Across the listing below, how many lines hold "information"? Reply with the number by itself.

Extracted records:
BEGIN
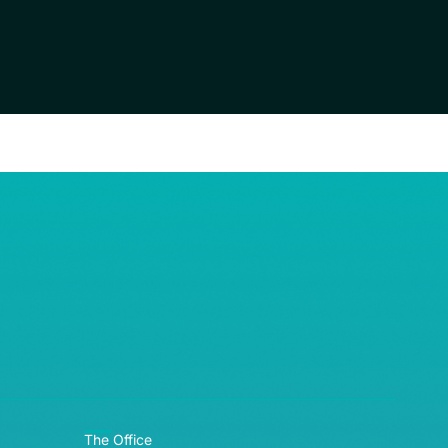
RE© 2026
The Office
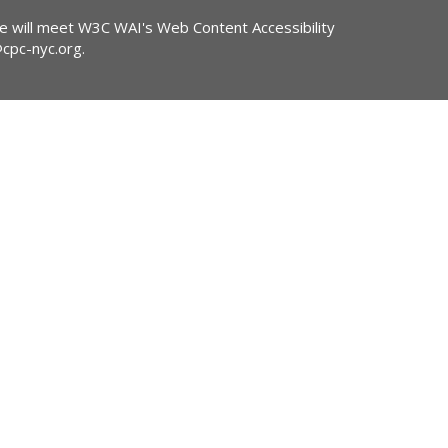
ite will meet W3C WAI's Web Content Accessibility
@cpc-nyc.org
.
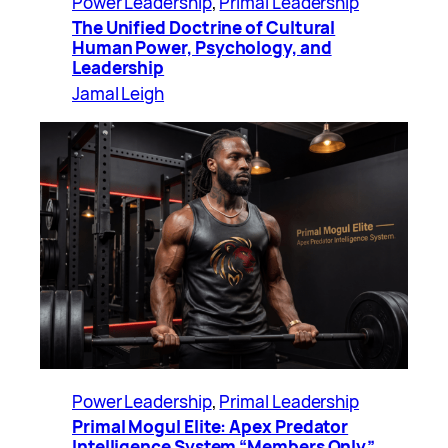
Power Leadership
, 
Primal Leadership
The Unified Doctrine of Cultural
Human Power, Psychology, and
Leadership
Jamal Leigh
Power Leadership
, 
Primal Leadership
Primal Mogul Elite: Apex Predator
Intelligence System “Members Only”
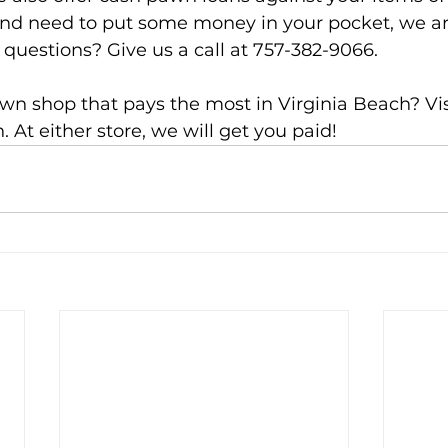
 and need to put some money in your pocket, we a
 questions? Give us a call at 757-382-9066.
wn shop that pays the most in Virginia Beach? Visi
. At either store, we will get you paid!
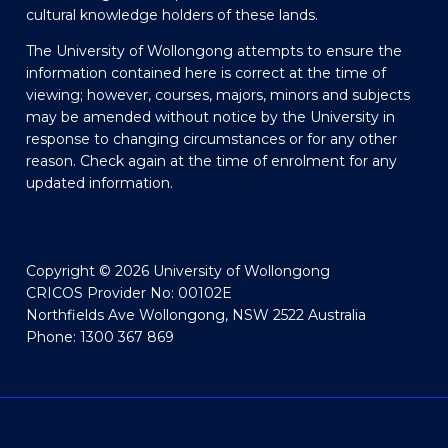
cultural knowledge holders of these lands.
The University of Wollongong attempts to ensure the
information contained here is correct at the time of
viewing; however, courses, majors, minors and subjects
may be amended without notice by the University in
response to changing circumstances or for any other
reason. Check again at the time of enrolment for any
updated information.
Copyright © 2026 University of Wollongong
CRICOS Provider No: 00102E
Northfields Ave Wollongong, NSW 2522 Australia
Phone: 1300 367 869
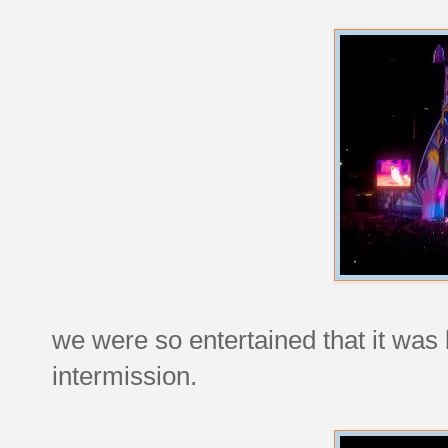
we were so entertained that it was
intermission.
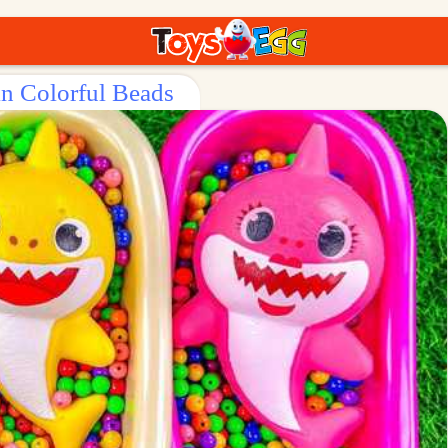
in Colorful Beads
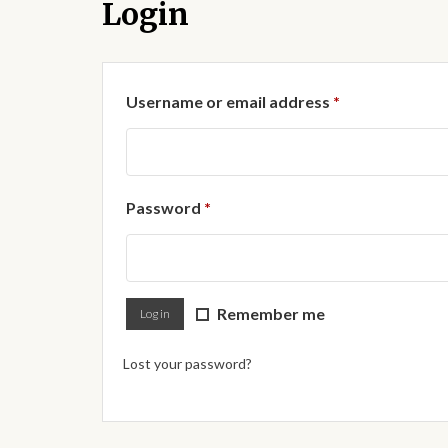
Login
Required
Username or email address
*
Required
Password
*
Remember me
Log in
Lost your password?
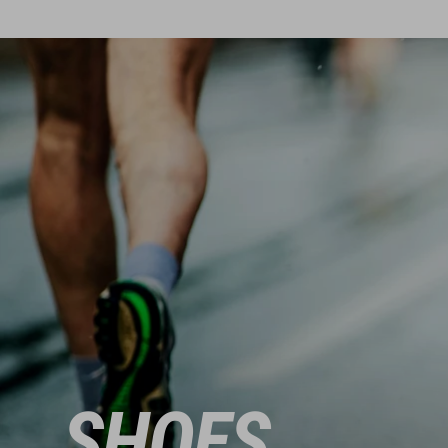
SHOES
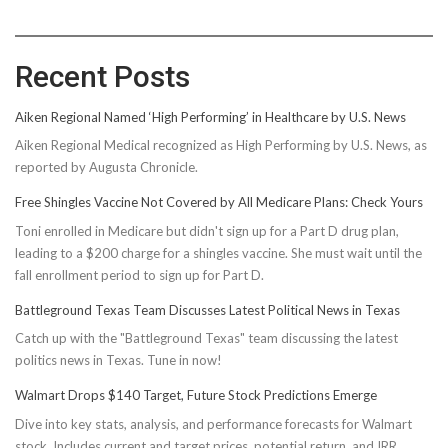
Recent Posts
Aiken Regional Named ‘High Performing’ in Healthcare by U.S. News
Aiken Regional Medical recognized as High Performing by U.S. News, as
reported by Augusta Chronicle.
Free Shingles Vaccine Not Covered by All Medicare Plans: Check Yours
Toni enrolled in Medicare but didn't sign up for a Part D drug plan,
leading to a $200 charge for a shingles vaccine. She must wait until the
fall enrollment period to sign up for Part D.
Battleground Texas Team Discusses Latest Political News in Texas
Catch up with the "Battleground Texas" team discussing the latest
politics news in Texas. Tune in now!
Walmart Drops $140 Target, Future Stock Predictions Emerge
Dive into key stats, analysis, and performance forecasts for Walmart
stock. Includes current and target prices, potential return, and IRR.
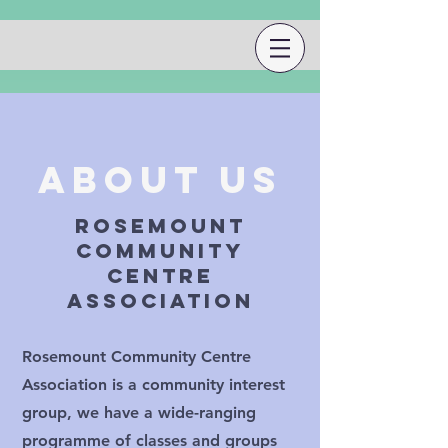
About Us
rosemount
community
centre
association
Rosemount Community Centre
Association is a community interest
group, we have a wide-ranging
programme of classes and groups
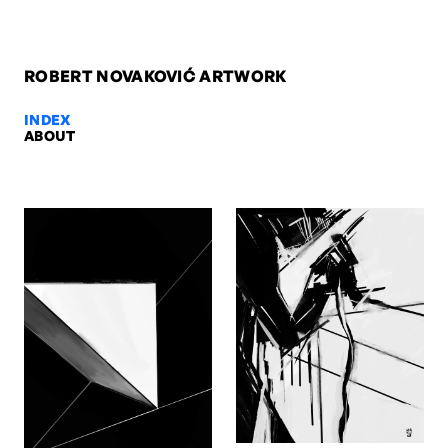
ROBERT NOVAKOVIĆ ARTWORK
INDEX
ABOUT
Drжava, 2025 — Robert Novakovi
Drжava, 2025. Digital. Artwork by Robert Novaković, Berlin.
END
BEGIN
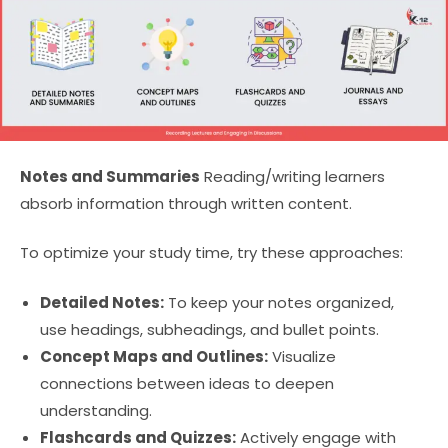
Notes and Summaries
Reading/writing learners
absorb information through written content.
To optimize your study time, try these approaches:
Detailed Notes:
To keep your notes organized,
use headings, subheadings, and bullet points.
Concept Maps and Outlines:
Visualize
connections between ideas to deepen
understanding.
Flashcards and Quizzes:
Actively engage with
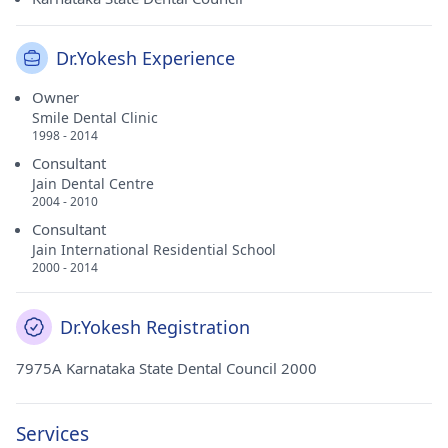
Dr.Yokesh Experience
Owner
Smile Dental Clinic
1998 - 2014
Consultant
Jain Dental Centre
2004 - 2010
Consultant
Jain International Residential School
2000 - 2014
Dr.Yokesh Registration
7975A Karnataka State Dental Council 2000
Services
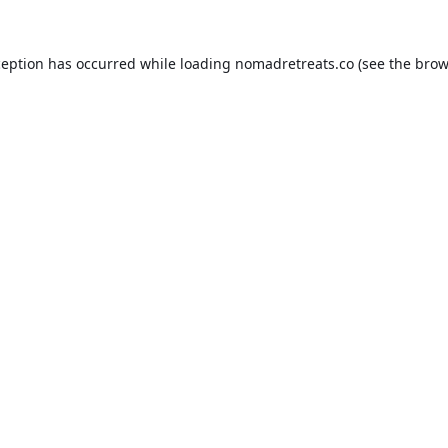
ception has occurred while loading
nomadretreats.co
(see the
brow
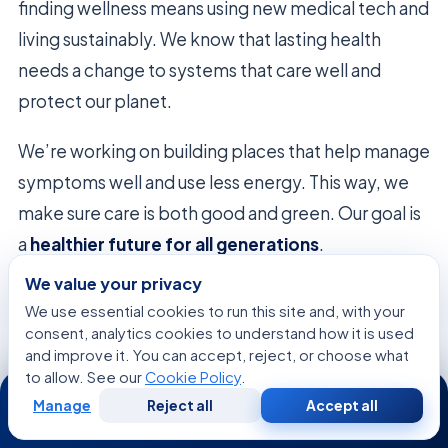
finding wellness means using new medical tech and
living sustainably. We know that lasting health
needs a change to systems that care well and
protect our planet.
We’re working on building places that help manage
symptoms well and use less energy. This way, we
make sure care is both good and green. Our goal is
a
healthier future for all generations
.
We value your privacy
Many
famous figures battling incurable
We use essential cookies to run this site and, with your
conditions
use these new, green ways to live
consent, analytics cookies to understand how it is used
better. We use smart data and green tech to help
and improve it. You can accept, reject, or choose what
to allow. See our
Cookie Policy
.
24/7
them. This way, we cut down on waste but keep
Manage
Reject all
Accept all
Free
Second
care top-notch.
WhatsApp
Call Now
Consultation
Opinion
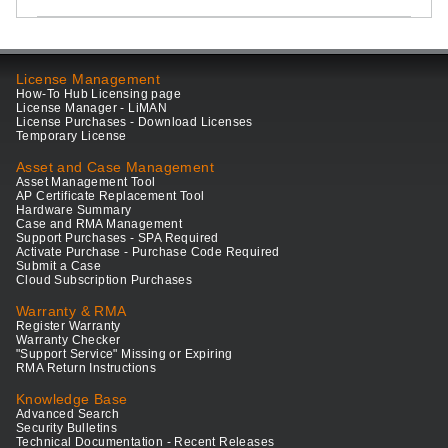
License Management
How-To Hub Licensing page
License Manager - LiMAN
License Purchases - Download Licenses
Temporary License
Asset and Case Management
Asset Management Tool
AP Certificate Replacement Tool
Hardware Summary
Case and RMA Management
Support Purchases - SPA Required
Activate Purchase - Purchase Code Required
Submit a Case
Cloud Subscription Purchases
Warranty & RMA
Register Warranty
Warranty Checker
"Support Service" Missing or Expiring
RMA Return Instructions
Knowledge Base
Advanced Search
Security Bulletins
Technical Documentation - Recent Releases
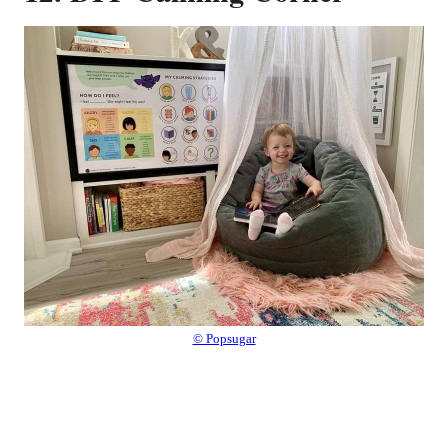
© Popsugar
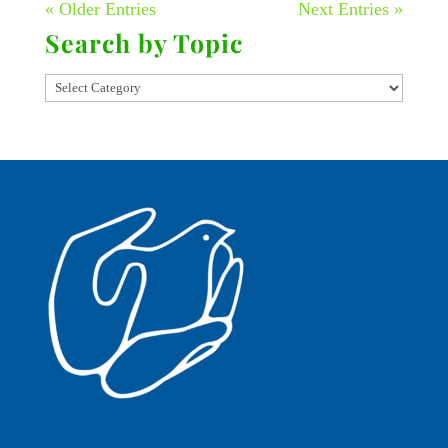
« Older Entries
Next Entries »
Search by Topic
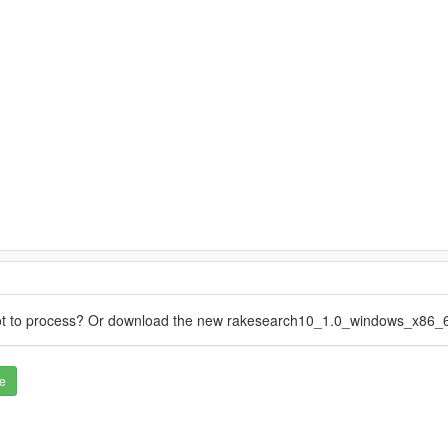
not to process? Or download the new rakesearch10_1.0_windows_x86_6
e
END
Solution to this exercise: 3